Shares in Thomas Cook Group (LSE: TCG) fell by 20% when markets opened this morning, following the shock news that the firm’s high-profile chief executive, Harriet Green, is to leave “with immediate effect”.
Ms Green is credited with turning around the travel company, and has presided over a near 10-bagging gain for investors who bought in at the bottom, when Thomas Cook shares were trading for just 14p.
The news comes on the same day that the firm reported a 44% rise in operating profit and a 22% reduction in net debt, along with underlying earnings per share of 11.3p — well ahead of consensus forecasts for earnings of 9.6p per share.
These results would probably have been well received by the market, had Ms Green not made a sudden exit following their publication — so do investors need to be alarmed?
Turnaround queen
Ms Green was hired two years ago, at a time when Thomas Cook was near bankruptcy.
Her remit was to turn the firm around and put its finances back on a solid footing, and she seems to have been successful. In that sense, Ms Green’s decision to leave is logical enough, but the sudden haste with which it has happened is puzzling, and a little worrying.
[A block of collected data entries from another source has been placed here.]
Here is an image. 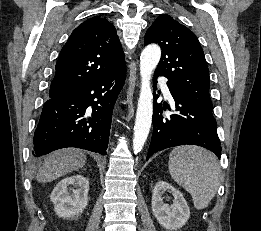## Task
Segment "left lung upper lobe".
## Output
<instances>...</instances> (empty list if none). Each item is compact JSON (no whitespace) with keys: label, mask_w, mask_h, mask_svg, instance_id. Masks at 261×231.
<instances>
[{"label":"left lung upper lobe","mask_w":261,"mask_h":231,"mask_svg":"<svg viewBox=\"0 0 261 231\" xmlns=\"http://www.w3.org/2000/svg\"><path fill=\"white\" fill-rule=\"evenodd\" d=\"M144 43H158L161 47L162 56L155 74L168 79L171 91L194 105L213 110L208 66L192 31L162 14L148 29Z\"/></svg>","instance_id":"left-lung-upper-lobe-1"}]
</instances>
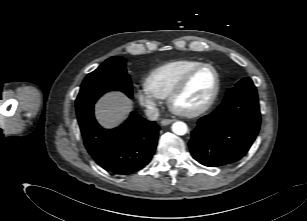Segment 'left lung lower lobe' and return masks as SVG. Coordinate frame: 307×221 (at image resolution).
I'll return each instance as SVG.
<instances>
[{
	"mask_svg": "<svg viewBox=\"0 0 307 221\" xmlns=\"http://www.w3.org/2000/svg\"><path fill=\"white\" fill-rule=\"evenodd\" d=\"M261 118L257 93L232 95L200 118L189 142L195 160L208 167L240 160L254 142Z\"/></svg>",
	"mask_w": 307,
	"mask_h": 221,
	"instance_id": "0a47b994",
	"label": "left lung lower lobe"
}]
</instances>
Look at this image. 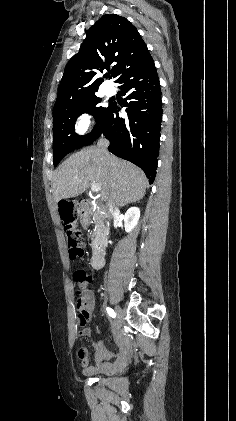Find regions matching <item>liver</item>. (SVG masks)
<instances>
[{
    "label": "liver",
    "instance_id": "liver-1",
    "mask_svg": "<svg viewBox=\"0 0 236 421\" xmlns=\"http://www.w3.org/2000/svg\"><path fill=\"white\" fill-rule=\"evenodd\" d=\"M90 180L99 182L103 202L118 206L143 198L149 184L143 170L132 162L113 154L106 158L100 148L89 146L74 152L54 170L53 194L56 202L81 194Z\"/></svg>",
    "mask_w": 236,
    "mask_h": 421
}]
</instances>
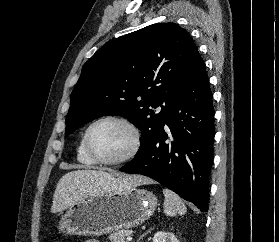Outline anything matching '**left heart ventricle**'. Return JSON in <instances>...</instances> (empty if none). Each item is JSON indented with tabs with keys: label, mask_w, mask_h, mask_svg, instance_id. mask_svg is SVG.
I'll return each instance as SVG.
<instances>
[{
	"label": "left heart ventricle",
	"mask_w": 279,
	"mask_h": 242,
	"mask_svg": "<svg viewBox=\"0 0 279 242\" xmlns=\"http://www.w3.org/2000/svg\"><path fill=\"white\" fill-rule=\"evenodd\" d=\"M132 143L130 131L116 122L98 124L91 132L92 151L102 159H116L127 153Z\"/></svg>",
	"instance_id": "1"
}]
</instances>
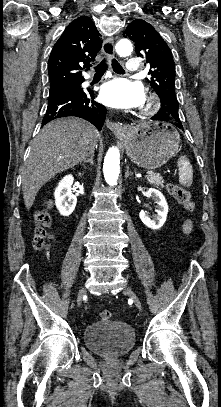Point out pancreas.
Instances as JSON below:
<instances>
[{
    "label": "pancreas",
    "instance_id": "cf45deb5",
    "mask_svg": "<svg viewBox=\"0 0 221 407\" xmlns=\"http://www.w3.org/2000/svg\"><path fill=\"white\" fill-rule=\"evenodd\" d=\"M147 181L156 187H159V186L163 187V183H164L163 178L160 176V174H154V173L147 176Z\"/></svg>",
    "mask_w": 221,
    "mask_h": 407
}]
</instances>
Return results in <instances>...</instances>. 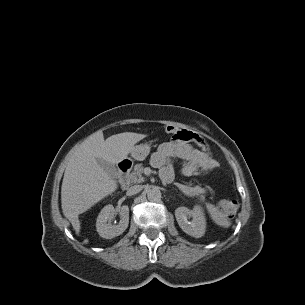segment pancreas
I'll list each match as a JSON object with an SVG mask.
<instances>
[{
	"instance_id": "cf45deb5",
	"label": "pancreas",
	"mask_w": 305,
	"mask_h": 305,
	"mask_svg": "<svg viewBox=\"0 0 305 305\" xmlns=\"http://www.w3.org/2000/svg\"><path fill=\"white\" fill-rule=\"evenodd\" d=\"M144 171V167L142 164H136L134 166V170L128 175V178L131 183H142L144 182V177L142 176V173ZM178 188L183 192L184 195L188 197H199L201 201H204V194L206 192V189L200 187V186H194L190 187L183 184H178Z\"/></svg>"
}]
</instances>
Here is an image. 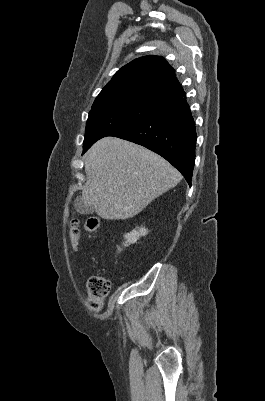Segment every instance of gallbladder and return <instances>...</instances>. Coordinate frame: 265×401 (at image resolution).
Listing matches in <instances>:
<instances>
[{"instance_id":"obj_1","label":"gallbladder","mask_w":265,"mask_h":401,"mask_svg":"<svg viewBox=\"0 0 265 401\" xmlns=\"http://www.w3.org/2000/svg\"><path fill=\"white\" fill-rule=\"evenodd\" d=\"M74 209L77 211V213H80V215H92L94 213V207H86L83 203V198L82 196H76L75 201H74Z\"/></svg>"}]
</instances>
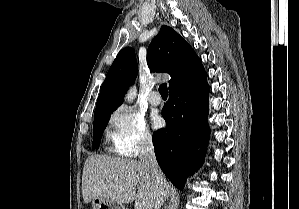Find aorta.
<instances>
[{
  "instance_id": "1",
  "label": "aorta",
  "mask_w": 299,
  "mask_h": 209,
  "mask_svg": "<svg viewBox=\"0 0 299 209\" xmlns=\"http://www.w3.org/2000/svg\"><path fill=\"white\" fill-rule=\"evenodd\" d=\"M125 99H126L128 102H130V101L133 100V94H132V91L129 92V93L126 95Z\"/></svg>"
}]
</instances>
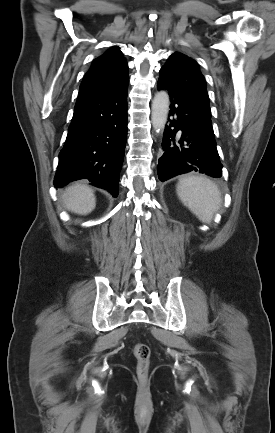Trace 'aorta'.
<instances>
[{"label":"aorta","instance_id":"obj_1","mask_svg":"<svg viewBox=\"0 0 275 433\" xmlns=\"http://www.w3.org/2000/svg\"><path fill=\"white\" fill-rule=\"evenodd\" d=\"M169 95L167 91H159L152 101L151 120L155 131L164 130L169 112Z\"/></svg>","mask_w":275,"mask_h":433}]
</instances>
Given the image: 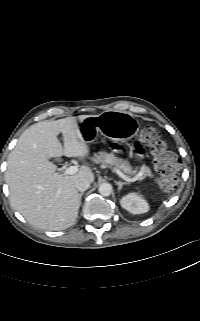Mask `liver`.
<instances>
[{
	"mask_svg": "<svg viewBox=\"0 0 200 321\" xmlns=\"http://www.w3.org/2000/svg\"><path fill=\"white\" fill-rule=\"evenodd\" d=\"M67 117L31 125L18 139L8 157L6 182L12 207L26 221L46 230H62L73 225L80 207L76 181L95 177L89 167L82 166L71 176L56 172L52 157L88 158L90 147L79 131L77 119ZM62 133L64 148L58 140Z\"/></svg>",
	"mask_w": 200,
	"mask_h": 321,
	"instance_id": "liver-1",
	"label": "liver"
}]
</instances>
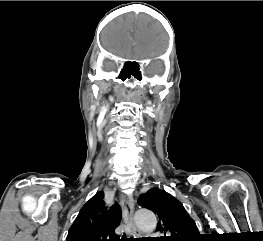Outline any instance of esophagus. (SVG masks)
<instances>
[{
	"label": "esophagus",
	"mask_w": 263,
	"mask_h": 241,
	"mask_svg": "<svg viewBox=\"0 0 263 241\" xmlns=\"http://www.w3.org/2000/svg\"><path fill=\"white\" fill-rule=\"evenodd\" d=\"M122 211H123V219L124 222L130 228L132 234L134 236H140V231L137 229L134 223L133 215H134V202L131 197L126 196L124 193L120 196Z\"/></svg>",
	"instance_id": "1"
}]
</instances>
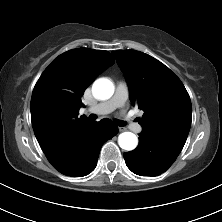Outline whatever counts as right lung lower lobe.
Returning a JSON list of instances; mask_svg holds the SVG:
<instances>
[{"label":"right lung lower lobe","instance_id":"right-lung-lower-lobe-1","mask_svg":"<svg viewBox=\"0 0 222 222\" xmlns=\"http://www.w3.org/2000/svg\"><path fill=\"white\" fill-rule=\"evenodd\" d=\"M117 132V126L109 119H103L100 122L90 121L65 160L60 164L50 163L60 173L67 176L88 175L96 167L102 145Z\"/></svg>","mask_w":222,"mask_h":222}]
</instances>
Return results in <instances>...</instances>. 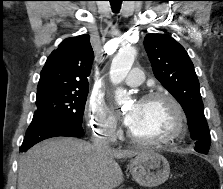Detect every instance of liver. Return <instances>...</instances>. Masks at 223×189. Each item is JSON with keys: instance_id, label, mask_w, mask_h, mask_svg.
Returning a JSON list of instances; mask_svg holds the SVG:
<instances>
[{"instance_id": "liver-1", "label": "liver", "mask_w": 223, "mask_h": 189, "mask_svg": "<svg viewBox=\"0 0 223 189\" xmlns=\"http://www.w3.org/2000/svg\"><path fill=\"white\" fill-rule=\"evenodd\" d=\"M142 151L108 148L97 151L75 138H53L29 149L20 159L18 189H113L123 182L115 158Z\"/></svg>"}]
</instances>
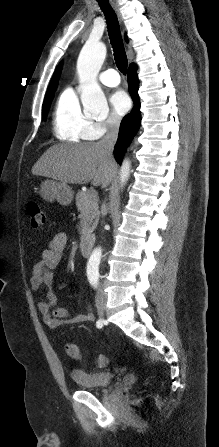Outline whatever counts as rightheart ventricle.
<instances>
[{"instance_id":"1","label":"right heart ventricle","mask_w":219,"mask_h":447,"mask_svg":"<svg viewBox=\"0 0 219 447\" xmlns=\"http://www.w3.org/2000/svg\"><path fill=\"white\" fill-rule=\"evenodd\" d=\"M52 123L55 136L63 142L79 143L98 137L94 121L83 113L77 95L70 88L58 97Z\"/></svg>"}]
</instances>
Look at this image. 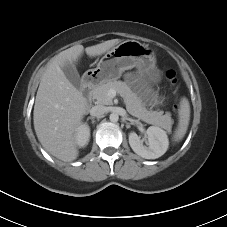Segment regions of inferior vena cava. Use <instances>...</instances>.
I'll return each instance as SVG.
<instances>
[{
  "instance_id": "1",
  "label": "inferior vena cava",
  "mask_w": 227,
  "mask_h": 227,
  "mask_svg": "<svg viewBox=\"0 0 227 227\" xmlns=\"http://www.w3.org/2000/svg\"><path fill=\"white\" fill-rule=\"evenodd\" d=\"M106 112V107L102 105H96L91 108L90 115L94 117H100Z\"/></svg>"
}]
</instances>
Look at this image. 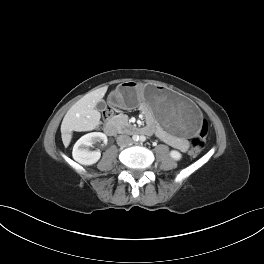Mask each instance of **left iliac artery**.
<instances>
[{
    "instance_id": "obj_1",
    "label": "left iliac artery",
    "mask_w": 264,
    "mask_h": 264,
    "mask_svg": "<svg viewBox=\"0 0 264 264\" xmlns=\"http://www.w3.org/2000/svg\"><path fill=\"white\" fill-rule=\"evenodd\" d=\"M146 141V137L145 136H141L140 137V142L142 143V142H145Z\"/></svg>"
}]
</instances>
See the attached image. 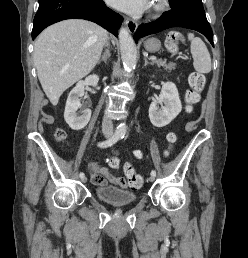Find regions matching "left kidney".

Harriet Green will be replaced by Thomas Cook’s chief operating officer Peter Fankhauser, a travel industry veteran who has spent the last 13 years at the firm.
Outlook uncertain
Ms Green’s departure becomes even more concerning given Thomas Cook’s outlook for the year ahead: the firm says that trading conditions will be “tougher” and says that growth will be “at a more moderate pace”.
Reading between the lines, this outlook suggests to me that growth could be minimal during the year ahead, and that analysts’ bullish forecasts for the year are likely to be downgraded. In particular, there may be a risk that the group’s dividend may not be reinstated next year, or may be smaller than expected.
Has Harriet Green departed ahead of bad news?
Is Thomas Cook still a buy?
Thomas Cook is back on its feet, but the patient hasn’t recovered fully. As I write, the firm’s share price is 112p — around 10 times this year’s adjusted earnings per share.
Personally, I’d be tempted to take profits, given the uncertain outlook and the lack of a dividend: Thomas Cook’s larger peer TUI Travel looks more appealing, trading on around 13 times this year’s forecast earnings, and with a 3.3% prospective yield.